> _What the task requires_
Output each record exactly, excluding pictures.

[Extracted page text data]
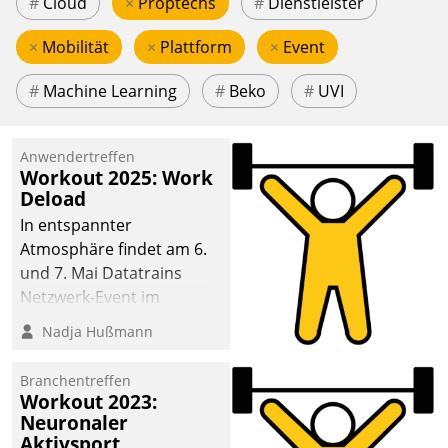
#
Cloud
×
Proptechs
#
Dienstleister
×
Mobilität
×
Plattform
×
Event
#
Machine Learning
#
Beko
#
UVI
Anwendertreffen
Workout 2025: Work
Deload
In entspannter
Atmosphäre findet am 6.
und 7. Mai Datatrains
Netzwerk-Event im
Kunden- und Partnerkreis
Nadja Hußmann
statt. Zentrale Frage: Wie
lassen sich
Branchentreffen
Mammutprojekte
Workout 2023:
meistern und Workloads
Neuronaler
Aktivsport
wuppen – bei zunehmend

> _Task solution_
#
Cloud
×
Proptechs
#
Dienstleister
×
Mobilität
×
Plattform
×
Event
#
Machine Learning
#
Beko
#
UVI
Anwendertreffen
Workout 2025: Work
Deload
In entspannter
Atmosphäre findet am 6.
und 7. Mai Datatrains
Netzwerk-Event im
Kunden- und Partnerkreis
Nadja Hußmann
statt. Zentrale Frage: Wie
lassen sich
Branchentreffen
Mammutprojekte
Workout 2023:
meistern und Workloads
Neuronaler
Aktivsport
wuppen – bei zunehmend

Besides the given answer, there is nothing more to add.